Pictures in the listing do not belong in the copy, which should repeat exactly the lines from the one holding "6 juin 2022" through the last line.

DATA

<<<<

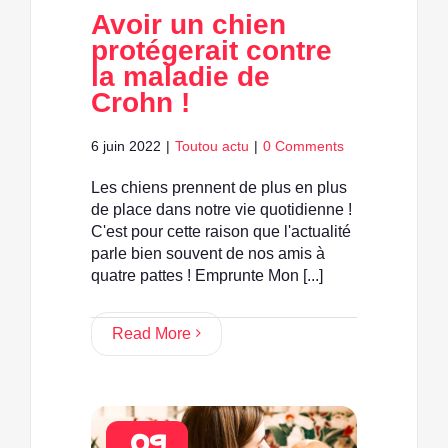
Avoir un chien
protégerait contre
la maladie de
Crohn !
6 juin 2022
|
Toutou actu
|
0 Comments
Les chiens prennent de plus en plus
de place dans notre vie quotidienne !
C'est pour cette raison que l'actualité
parle bien souvent de nos amis à
quatre pattes ! Emprunte Mon [...]
Read More
09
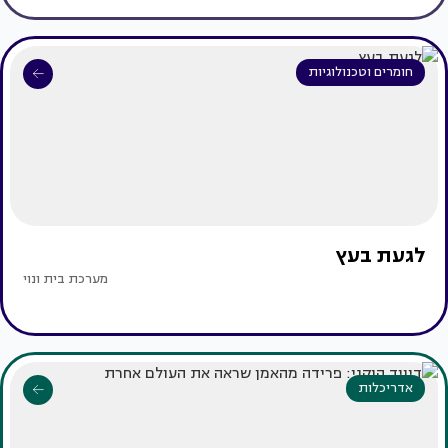
חומרים וטכנולוגיות
לגעת בעץ
מערכת בית ונוי
אדריכלות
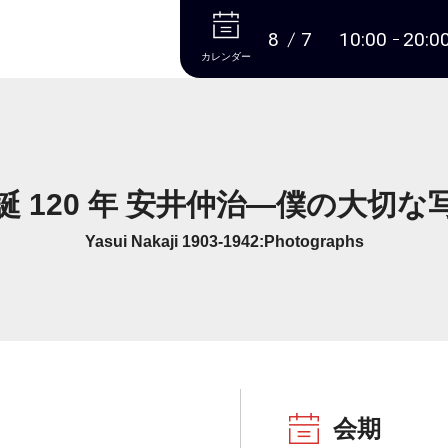
本文へ
8
7
10:00
20:0
カレンダー
誕 120 年 安井仲治―僕の大切な
Yasui Nakaji 1903-1942:Photographs
会期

>>>>

ANSWER BOX
6 juin 2022
|
Toutou actu
|
0 Comments
Les chiens prennent de plus en plus
de place dans notre vie quotidienne !
C'est pour cette raison que l'actualité
parle bien souvent de nos amis à
quatre pattes ! Emprunte Mon [...]
Read More
09
חומרים וטכנולוגיות
לגעת בעץ
מערכת בית ונוי
אדריכלות
本文へ
8
7
10:00
20:0
カレンダー
誕 120 年 安井仲治―僕の大切な
Yasui Nakaji 1903-1942:Photographs
会期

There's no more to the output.